16 bit addressing on a 28c64?

[czuhars]

Hi all,
I'm building an Apple /// clone as my "first 8-bit microcomputer" project computer. And yes, I know... "An Apple /// for your first project? Do you also enjoy punching yourself in the face?" But I'm taking it very slowly.

Regardless, I'd like to use a 28c64 EEPROM for my ROM. Since the original /// used a ROM that had pins for A0-A11, I'd assumed I could use the 28c64 that went from A0-A12.

In my beginning stages, I'm building my own programmer which will let me toggle in the addresses by hand. (I'll advance to a proper programmer later). I do everything manually at first so I can understand what's really going on before I move on to automated tools.

My question is, how does one code for that last 4 address bits with only 13 address pins? I'm sure I'm missing something simple, but just curious. I know the 28c series allows for programming multiple bytes at a time, so is that how those top 4 bits are handled?

Thanks! I know I'll have more questions later on.

Edit: As usual when I post a question, the answer then comes to mind... Since the ROM's address space is all of $Fxxx, the last 4 bits are implied.
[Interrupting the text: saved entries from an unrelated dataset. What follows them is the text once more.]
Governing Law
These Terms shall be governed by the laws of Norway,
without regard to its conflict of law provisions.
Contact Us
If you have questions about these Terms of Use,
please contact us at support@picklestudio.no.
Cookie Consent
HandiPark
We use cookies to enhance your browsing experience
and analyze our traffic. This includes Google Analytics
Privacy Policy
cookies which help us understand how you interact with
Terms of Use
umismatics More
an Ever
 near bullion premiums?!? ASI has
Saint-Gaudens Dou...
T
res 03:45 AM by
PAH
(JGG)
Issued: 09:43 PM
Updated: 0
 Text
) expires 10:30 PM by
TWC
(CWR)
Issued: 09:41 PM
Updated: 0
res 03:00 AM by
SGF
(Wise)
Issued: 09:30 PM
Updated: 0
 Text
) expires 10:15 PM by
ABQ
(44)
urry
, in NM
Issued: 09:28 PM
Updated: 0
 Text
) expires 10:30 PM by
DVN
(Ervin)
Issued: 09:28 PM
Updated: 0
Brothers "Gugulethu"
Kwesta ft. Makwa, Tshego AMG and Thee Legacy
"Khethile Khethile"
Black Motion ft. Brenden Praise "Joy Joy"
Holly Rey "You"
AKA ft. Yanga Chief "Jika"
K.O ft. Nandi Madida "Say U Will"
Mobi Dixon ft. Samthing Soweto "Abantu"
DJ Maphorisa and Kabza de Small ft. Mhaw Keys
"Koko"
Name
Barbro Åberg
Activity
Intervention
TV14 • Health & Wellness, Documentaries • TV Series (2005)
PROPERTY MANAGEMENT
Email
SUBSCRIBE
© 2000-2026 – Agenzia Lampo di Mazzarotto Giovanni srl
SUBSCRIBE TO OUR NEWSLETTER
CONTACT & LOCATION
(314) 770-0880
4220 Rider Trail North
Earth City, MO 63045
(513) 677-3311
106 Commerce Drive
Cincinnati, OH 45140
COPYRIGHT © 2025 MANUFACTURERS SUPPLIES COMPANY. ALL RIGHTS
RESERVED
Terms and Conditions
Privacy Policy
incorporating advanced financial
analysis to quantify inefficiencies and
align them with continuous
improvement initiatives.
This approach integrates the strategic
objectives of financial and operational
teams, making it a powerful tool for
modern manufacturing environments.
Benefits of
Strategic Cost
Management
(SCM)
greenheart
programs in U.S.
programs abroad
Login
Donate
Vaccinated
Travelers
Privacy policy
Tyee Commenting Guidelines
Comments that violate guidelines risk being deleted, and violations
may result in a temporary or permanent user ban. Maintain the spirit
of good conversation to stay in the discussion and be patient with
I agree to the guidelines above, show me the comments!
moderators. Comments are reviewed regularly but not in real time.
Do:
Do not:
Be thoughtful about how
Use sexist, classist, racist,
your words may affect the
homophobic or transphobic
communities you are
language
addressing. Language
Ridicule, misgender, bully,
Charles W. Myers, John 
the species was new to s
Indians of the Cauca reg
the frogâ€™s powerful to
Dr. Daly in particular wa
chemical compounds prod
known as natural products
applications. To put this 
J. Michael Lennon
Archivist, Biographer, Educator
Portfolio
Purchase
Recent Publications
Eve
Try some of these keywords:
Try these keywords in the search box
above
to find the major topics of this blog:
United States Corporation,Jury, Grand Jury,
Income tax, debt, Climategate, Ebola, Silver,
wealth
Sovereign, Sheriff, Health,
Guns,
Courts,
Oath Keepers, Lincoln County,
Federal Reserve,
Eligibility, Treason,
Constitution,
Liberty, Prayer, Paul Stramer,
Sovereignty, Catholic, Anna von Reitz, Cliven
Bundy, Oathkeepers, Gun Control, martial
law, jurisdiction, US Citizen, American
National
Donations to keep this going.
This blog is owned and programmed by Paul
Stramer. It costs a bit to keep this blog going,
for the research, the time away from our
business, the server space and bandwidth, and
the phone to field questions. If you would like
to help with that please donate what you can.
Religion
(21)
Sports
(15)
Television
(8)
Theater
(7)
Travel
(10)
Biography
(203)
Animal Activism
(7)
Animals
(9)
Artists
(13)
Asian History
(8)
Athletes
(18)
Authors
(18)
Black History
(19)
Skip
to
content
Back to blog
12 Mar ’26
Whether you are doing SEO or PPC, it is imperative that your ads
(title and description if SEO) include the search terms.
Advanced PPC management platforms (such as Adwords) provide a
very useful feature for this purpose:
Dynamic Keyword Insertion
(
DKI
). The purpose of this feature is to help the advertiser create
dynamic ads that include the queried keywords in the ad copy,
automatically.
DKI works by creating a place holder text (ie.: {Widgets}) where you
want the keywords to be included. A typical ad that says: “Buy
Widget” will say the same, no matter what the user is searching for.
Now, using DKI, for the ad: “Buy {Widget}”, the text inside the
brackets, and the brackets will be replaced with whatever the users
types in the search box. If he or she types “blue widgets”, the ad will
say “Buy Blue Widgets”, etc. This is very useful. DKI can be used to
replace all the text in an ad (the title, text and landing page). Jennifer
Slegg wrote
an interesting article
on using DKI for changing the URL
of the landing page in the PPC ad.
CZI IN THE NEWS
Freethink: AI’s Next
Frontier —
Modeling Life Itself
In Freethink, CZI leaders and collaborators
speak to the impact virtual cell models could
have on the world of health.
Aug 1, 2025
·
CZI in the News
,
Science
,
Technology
So everything below that (0000 0000 0000 to FFFF FFFF FFFF) is assumed to be under $Fxxx. So the extra 4 bits are just redundant and unnecessary. Correct?

Chris Z

[GaBuZoMeu]

czuhars wrote:

Regardless, I'd like to use a 28c64 EEPROM for my ROM. Since the original /// used a ROM that had pins for A0-A11, I'd assumed I could use the 28c64 that went from A0-A12.

My question is, how does one code for that last 4 address bits with only 13 address pins? I'm sure I'm missing something simple, but just curious. I know the 28c series allows for programming multiple bytes at a time, so is that how those top 4 bits are handled?

Thanks! I know I'll have more questions later on.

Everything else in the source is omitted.